In the past four days, a number of women have approached their gynaecologists to delay their caesarean section to July 1 in order to get the maximum family benefits from the government. 

The government will also relax the means test for the welfare payment so that it phases down more gradually as the incomes of these people rise. 

Another concession is the softening of the means test of families with single income so that more mothers will be able to receive the payment while in part-time work. 

The family payment costing more than A$19.2bil (RM50bil) and the tax cuts have been made possible partly through increased government revenue from corporate tax which, according to latest estimates, shows A$193.2bil (RM502bil) instead of the previously projected A$188.8bil (RM491bil). 

The rise in corporate tax, despite its reduced rate to 30% from 33% last year, is due to increased company profits. Company earnings are expected to grow by 9.25% next financial year as a result of improved trade. 

Contrary to common belief that a stronger Aussie dollar would impede Australia’s trade, it has, in fact, reduced the cost of imports for business while higher prices for commodities have resulted in export earnings. 

Unfortunately, there is nothing much for the corporate sector in this Budget except that the 740,000 small businesses will now have to make an annual GST payment instead of quarterly payments. 

As far as Australia’s net debt is concerned, it is now at low levels and is projected to fall over the forward estimates period, according to the Budget papers. 

The current account deficit, however, will be increased to a record A$46bil (RM120bil) this financial year before easing to A$43.5bil (RM113bil) next year. It now averages 4% of the Gross Domestic Product. 

The government has forecast the economy to grow by 3.5% in the financial year beginning July 1 with an underlying cash surplus of A$2.4bil (RM6.2bil). 

To some extent, this will depend on a stronger world economy that will provide renewed external demand while the domestic demand is expected to slow down. 

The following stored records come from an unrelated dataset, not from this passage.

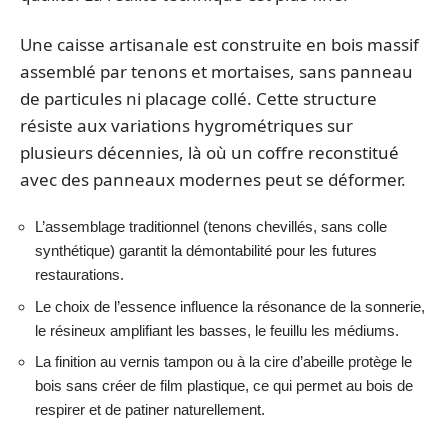
Une caisse artisanale est construite en bois massif
assemblé par tenons et mortaises, sans panneau
de particules ni placage collé. Cette structure
résiste aux variations hygrométriques sur
plusieurs décennies, là où un coffre reconstitué
avec des panneaux modernes peut se déformer.
L’assemblage traditionnel (tenons chevillés, sans colle
synthétique) garantit la démontabilité pour les futures
restaurations.
Le choix de l’essence influence la résonance de la sonnerie,
le résineux amplifiant les basses, le feuillu les médiums.
La finition au vernis tampon ou à la cire d’abeille protège le
bois sans créer de film plastique, ce qui permet au bois de
respirer et de patiner naturellement.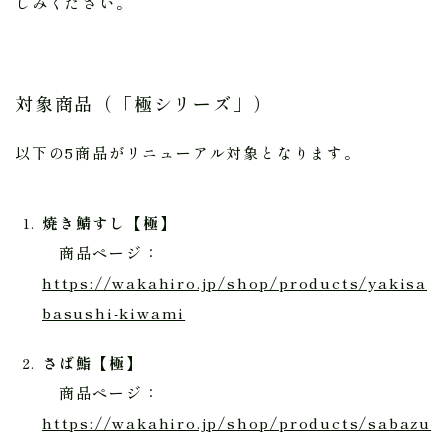
しみください。
対象商品（「極シリーズ」）
以下の5商品がリニューアル対象となります。
焼き鯖すし【極】
商品ページ：
https://wakahiro.jp/shop/products/yakisa
basushi-kiwami
さば鮨【極】
商品ページ：
https://wakahiro.jp/shop/products/sabazu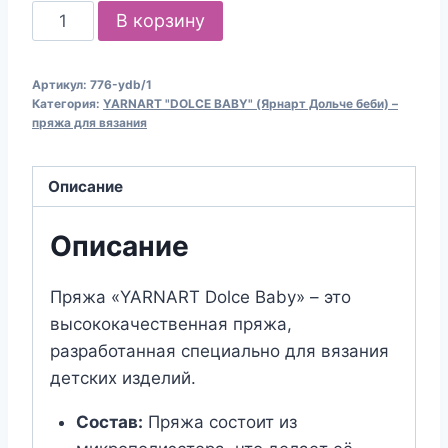
Количество
В корзину
товара
Пряжа
Артикул:
776-ydb/1
для
Категория:
YARNART "DOLCE BABY" (Ярнарт Дольче беби) –
вязания
пряжа для вязания
YARNART
"DOLCE
Описание
BABY"
(№776)
Описание
Серо-
голубой
Пряжа «YARNART Dolce Baby» – это
высококачественная пряжа,
разработанная специально для вязания
детских изделий.
Состав:
Пряжа состоит из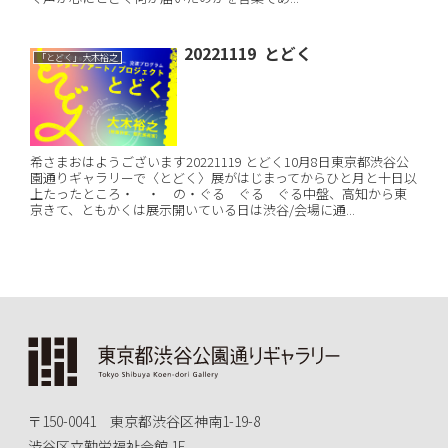
20221119 とどく
「とどく」大木裕之
希さまおはようございます20221119 とどく10月8日東京都渋谷公
園通りギャラリーで〈とどく〉展がはじまってからひと月と十日以
上たったところ・ ・ の・ぐる ぐる ぐる中盤、高知から東
京きて、ともかくは展示開いている日は渋谷/会場に通...
〒150-0041 東京都渋谷区神南1-19-8
渋谷区立勤労福祉会館 1F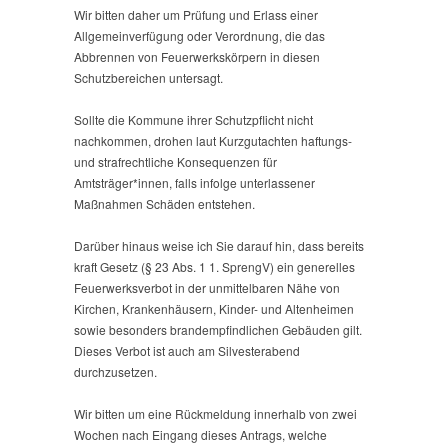
Wir bitten daher um Prüfung und Erlass einer
Allgemeinverfügung oder Verordnung, die das
Abbrennen von Feuerwerkskörpern in diesen
Schutzbereichen untersagt.
Sollte die Kommune ihrer Schutzpflicht nicht
nachkommen, drohen laut Kurzgutachten haftungs-
und strafrechtliche Konsequenzen für
Amtsträger*innen, falls infolge unterlassener
Maßnahmen Schäden entstehen.
Darüber hinaus weise ich Sie darauf hin, dass bereits
kraft Gesetz (§ 23 Abs. 1 1. SprengV) ein generelles
Feuerwerksverbot in der unmittelbaren Nähe von
Kirchen, Krankenhäusern, Kinder- und Altenheimen
sowie besonders brandempfindlichen Gebäuden gilt.
Dieses Verbot ist auch am Silvesterabend
durchzusetzen.
Wir bitten um eine Rückmeldung innerhalb von zwei
Wochen nach Eingang dieses Antrags, welche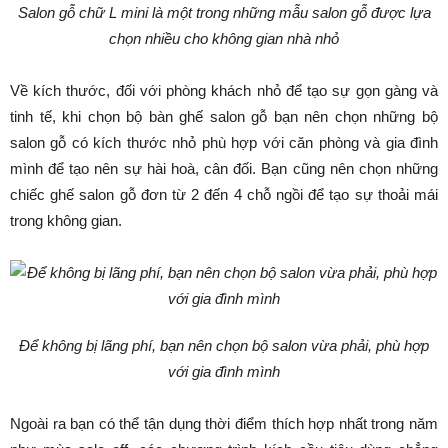
Salon gỗ chữ L mini là một trong những mẫu salon gỗ được lựa
chọn nhiều cho không gian nhà nhỏ
Về kích thước, đối với phòng khách nhỏ để tạo sự gọn gàng và
tinh tế, khi chọn bộ bàn ghế salon gỗ bạn nên chọn những bộ
salon gỗ có kích thước nhỏ phù hợp với căn phòng và gia đình
mình để tạo nên sự hài hoà, cân đối. Bạn cũng nên chọn những
chiếc ghế salon gỗ đơn từ 2 đến 4 chỗ ngồi để tạo sự thoải mái
trong không gian.
Để không bị lãng phí, bạn nên chọn bộ salon vừa phải, phù hợp
với gia đình mình
Ngoài ra bạn có thể tận dụng thời điểm thích hợp nhất trong năm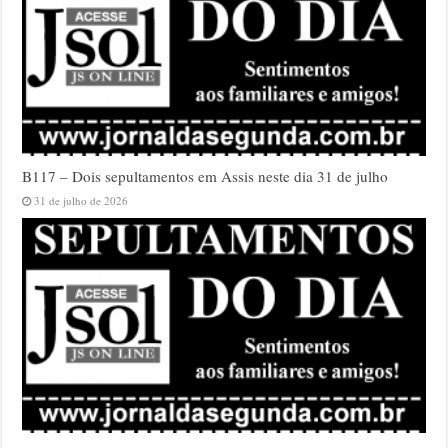
B117 – Dois sepultamentos em Assis neste dia 31 de julho
31 de julho de 2026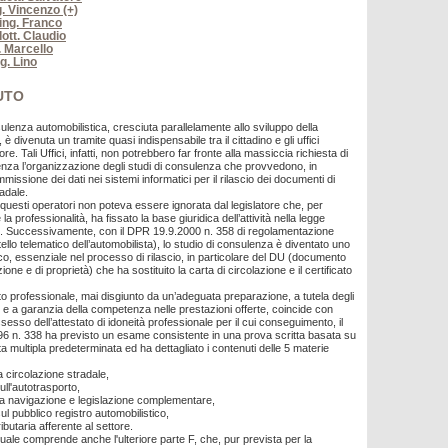
g. Vincenzo (+)
 ing. Franco
ott. Claudio
. Marcello
ng. Lino
UTO
nsulenza automobilistica, cresciuta parallelamente allo sviluppo della
è divenuta un tramite quasi indispensabile tra il cittadino e gli uffici
ore. Tali Uffici, infatti, non potrebbero far fronte alla massiccia richiesta di
za l’organizzazione degli studi di consulenza che provvedono, in
immissione dei dati nei sistemi informatici per il rilascio dei documenti di
adale.
 questi operatori non poteva essere ignorata dal legislatore che, per
a professionalità, ha fissato la base giuridica dell’attività nella legge
4. Successivamente, con il DPR 19.9.2000 n. 358 di regolamentazione
ello telematico dell’automobilista), lo studio di consulenza è diventato uno
ico, essenziale nel processo di rilascio, in particolare del DU (documento
ione e di proprietà) che ha sostituito la carta di circolazione e il certificato
to professionale, mai disgiunto da un’adeguata preparazione, a tutela degli
i e a garanzia della competenza nelle prestazioni offerte, coincide con
ssesso dell’attestato di idoneità professionale per il cui conseguimento, il
96 n. 338 ha previsto un esame consistente in una prova scritta basata su
ta multipla predeterminata ed ha dettagliato i contenuti delle 5 materie
la circolazione stradale,
ull'autotrasporto,
lla navigazione e legislazione complementare,
sul pubblico registro automobilistico,
ributaria afferente al settore.
uale comprende anche l'ulteriore parte F, che, pur prevista per la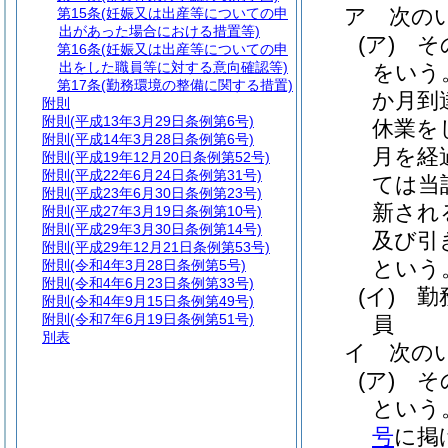
ア
次の
第15条
(妊娠又は出産等についての申
出があった場合における措置等)
(ア)
そ
第16条
(妊娠又は出産等についての申
出をした職員等に対する意向確認等)
をいう
第17条
(勤務環境の整備に関する措置)
か月到
附則
附則
(平成13年3月29日条例第6号)
休業を
附則
(平成14年3月28日条例第6号)
月を経
附則
(平成19年12月20日条例第52号)
附則
(平成22年6月24日条例第31号)
ては当
附則
(平成23年6月30日条例第23号)
新され
附則
(平成27年3月19日条例第10号)
附則
(平成29年3月30日条例第14号)
及び引
附則
(平成29年12月21日条例第53号)
という
附則
(令和4年3月28日条例第5号)
附則
(令和4年6月23日条例第33号)
(イ)
勤
附則
(令和4年9月15日条例第49号)
附則
(令和7年6月19日条例第51号)
員
別表
イ
次の
(ア)
そ
という
号
に掲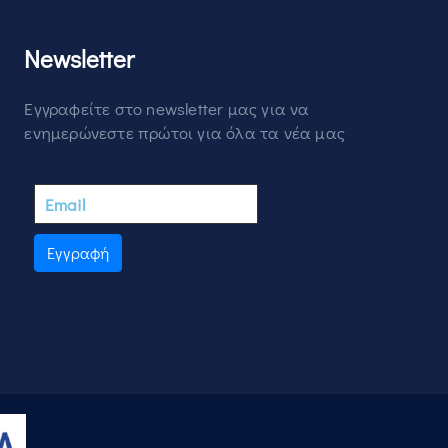
Newsletter
Εγγραφείτε στο newsletter μας για να
ενημερώνεστε πρώτοι για όλα τα νέα μας
Εγγραφή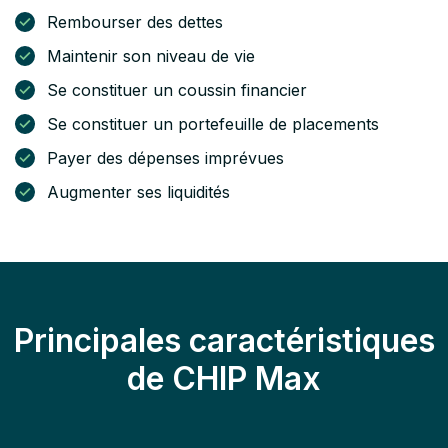
Rembourser des dettes
Maintenir son niveau de vie
Se constituer un coussin financier
Se constituer un portefeuille de placements
Payer des dépenses imprévues
Augmenter ses liquidités
Principales caractéristiques
de CHIP Max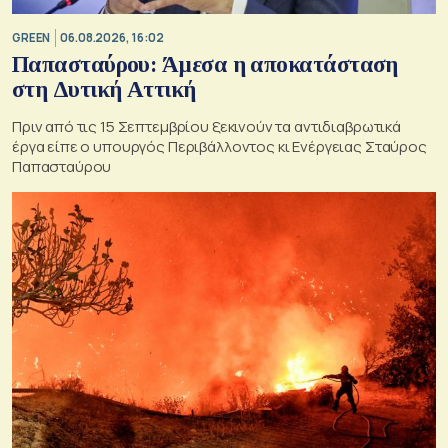
GREEN
06.08.2026, 16:02
Παπασταύρου: Άμεσα η αποκατάσταση
στη Δυτική Αττική
Πριν από τις 15 Σεπτεμβρίου ξεκινούν τα αντιδιαβρωτικά
έργα είπε ο υπουργός Περιβάλλοντος κι Ενέργειας Σταύρος
Παπασταύρου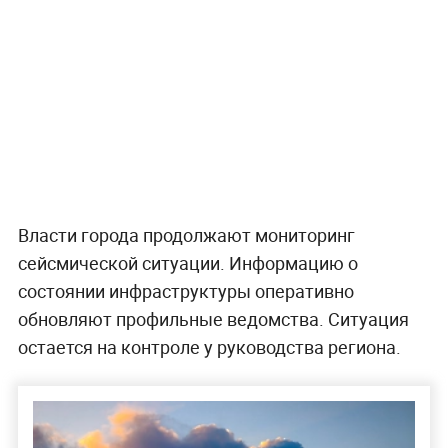
Власти города продолжают мониторинг
сейсмической ситуации. Информацию о
состоянии инфраструктуры оперативно
обновляют профильные ведомства. Ситуация
остается на контроле у руководства региона.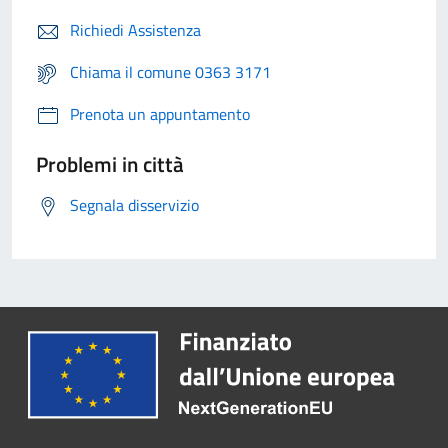
Richiedi Assistenza
Chiama il comune 0363 3171
Prenota un appuntamento
Problemi in città
Segnala disservizio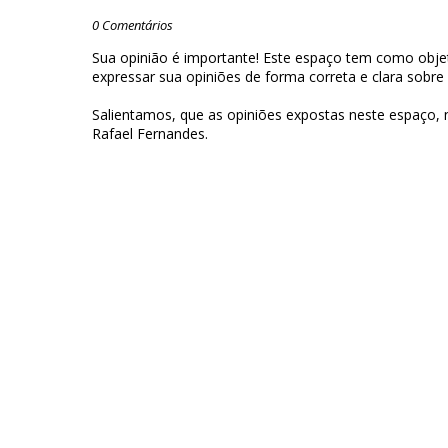
0 Comentários
Sua opinião é importante! Este espaço tem como objet
expressar sua opiniões de forma correta e clara sobre
Salientamos, que as opiniões expostas neste espaço,
Rafael Fernandes.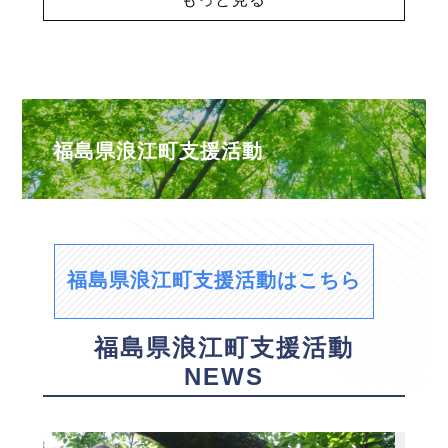
福島県浪江町支援活動
福島県浪江町支援活動はこちら
福島県浪江町支援活動
NEWS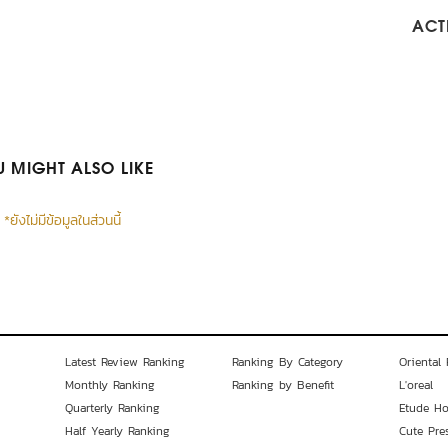
ACTI
 MIGHT ALSO LIKE
*ยังไม่มีข้อมูลในส่วนนี้
Latest Review Ranking
Ranking By Category
Oriental 
Monthly Ranking
Ranking by Benefit
L'oreal
Quarterly Ranking
Etude H
Half Yearly Ranking
Cute Pre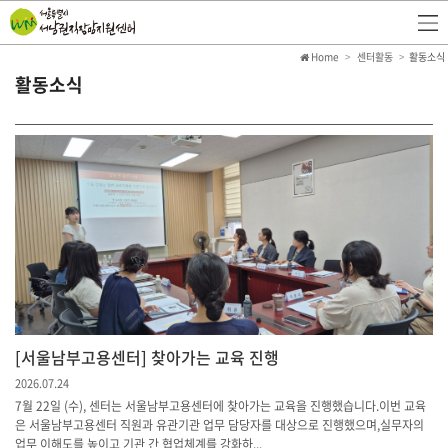
Home
센터활동
활동소식
활동소식
[서울남부고용센터] 찾아가는 교육 진행
2026.07.24
7월 22일 (수), 센터는 서울남부고용센터에 찾아가는 교육을 진행했습니다.이번 교육
은 서울남부고용센터 직원과 유관기관 업무 담당자를 대상으로 진행했으며,실무자의
업무 이해도를 높이고 기관 간 협업체계를 강화하...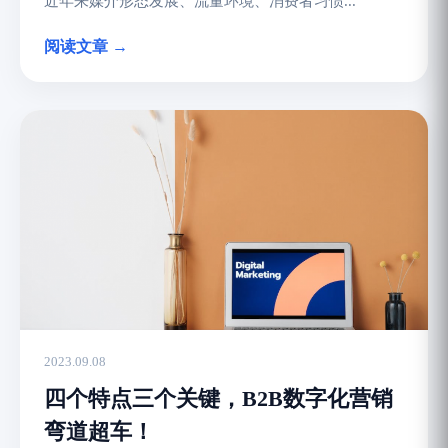
近年来媒介形态发展、流量环境、消费者习惯...
阅读文章 →
2023.09.08
四个特点三个关键，B2B数字化营销
弯道超车！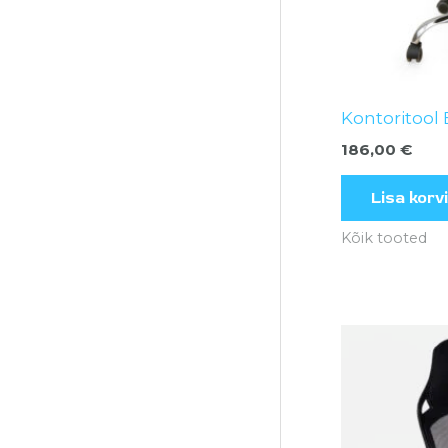
Kontoritool
186,00
€
Lisa korvi
Kõik tooted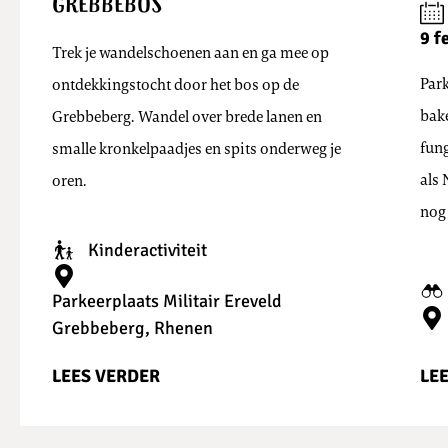
Grebbebos
9 f
Trek je wandelschoenen aan en ga mee op
Park
ontdekkingstocht door het bos op de
bak
Grebbeberg. Wandel over brede lanen en
fung
smalle kronkelpaadjes en spits onderweg je
als
oren.
nog 
Kinderactiviteit
Parkeerplaats Militair Ereveld
Grebbeberg, Rhenen
LEES VERDER
LE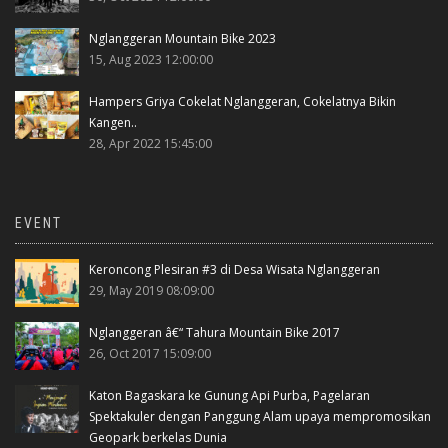
Nglanggeran Mountain Bike 2023
15, Aug 2023 12:00:00
Hampers Griya Cokelat Nglanggeran, Cokelatnya Bikin
Kangen..
28, Apr 2022 15:45:00
EVENT
Keroncong Plesiran #3 di Desa Wisata Nglanggeran
29, May 2019 08:09:00
Nglanggeran â€“ Tahura Mountain Bike 2017
26, Oct 2017 15:09:00
Katon Bagaskara ke Gunung Api Purba, Pagelaran
Spektakuler dengan Panggung Alam upaya mempromosikan
Geopark berkelas Dunia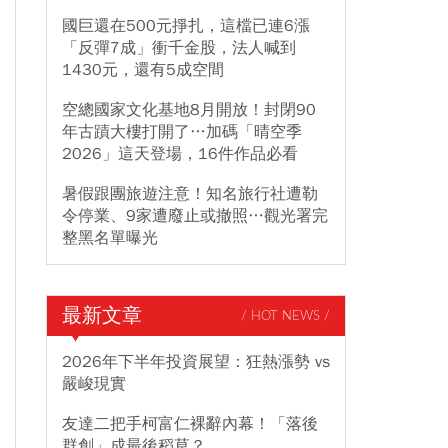
國巨還在500元掙扎，這檔已連6漲
「反彈7成」衝千金股，法人喊到
1430元，還有5成空間
空總國家文化基地8月開放！封閉90
年古蹟大樓打開了…加碼「晴空季
2026」這天登場，16件作品必看
暑假跟團旅遊注意！知名旅行社遭勒
令停業、9家遭廢止或撤照…觀光署完
整黑名單曝光
最新文章
/ HOT NEWS /
2026年下半年投資展望：狂熱漲勢 vs
嚴峻現實
友達二把手柯富仁裸辭內幕！「落後
群創」成最後稻草？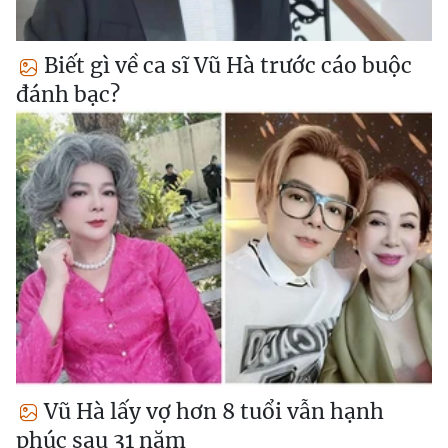
Biết gì về ca sĩ Vũ Hà trước cáo buộc
đánh bạc?
Vũ Hà lấy vợ hơn 8 tuổi vẫn hạnh
phúc sau 31 năm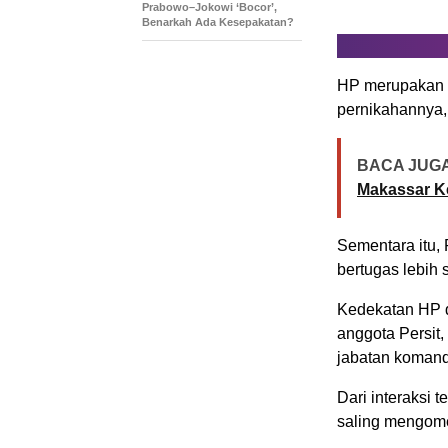
Prabowo–Jokowi ‘Bocor’,
Benarkah Ada Kesepakatan?
HP merupakan i
pernikahannya,
BACA JUGA
Makassar K
Sementara itu,
bertugas lebih 
Kedekatan HP d
anggota Persit,
jabatan komand
Dari interaksi 
saling mengome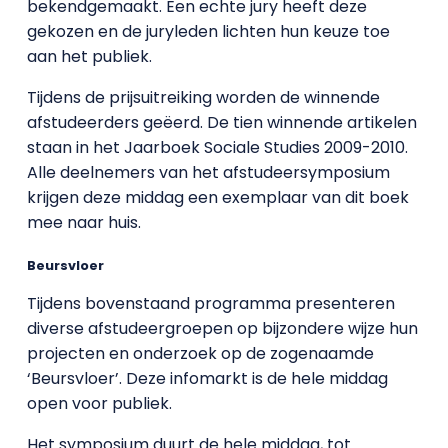
bekendgemaakt. Een echte jury heeft deze
gekozen en de juryleden lichten hun keuze toe
aan het publiek.
Tijdens de prijsuitreiking worden de winnende
afstudeerders geëerd. De tien winnende artikelen
staan in het Jaarboek Sociale Studies 2009-2010.
Alle deelnemers van het afstudeersymposium
krijgen deze middag een exemplaar van dit boek
mee naar huis.
Beursvloer
Tijdens bovenstaand programma presenteren
diverse afstudeergroepen op bijzondere wijze hun
projecten en onderzoek op de zogenaamde
‘Beursvloer’. Deze infomarkt is de hele middag
open voor publiek.
Het symposium duurt de hele middag, tot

Nonetheless, it forecast surplus for the next three years although this will be eroded because of the tax cuts. 

The bottom line is that whichever party – the Liberal-National Coalition or Labour – wins this year’s election, it will have to pay for the bonanza that the Howard government has brazenly provided in this year's Budget. 

There has to be a catch-up sometime next year. Will it come in the form of increased percentage of GST? One wonders.